What is being asked: Copy exactly, and only, the lines from the line containing "Get a quote" through the last line of the records below, both included.

[Saved entries]
>>>>

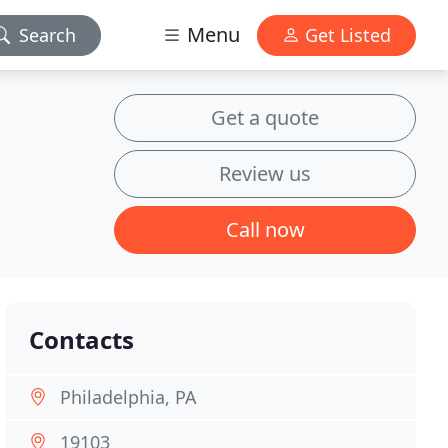
Menu
Search
Get Listed
Get a quote
Review us
Call now
Contacts
Philadelphia, PA
19103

<<<<

Response below:
Get a quote
Review us
Call now
Contacts
Philadelphia, PA
19103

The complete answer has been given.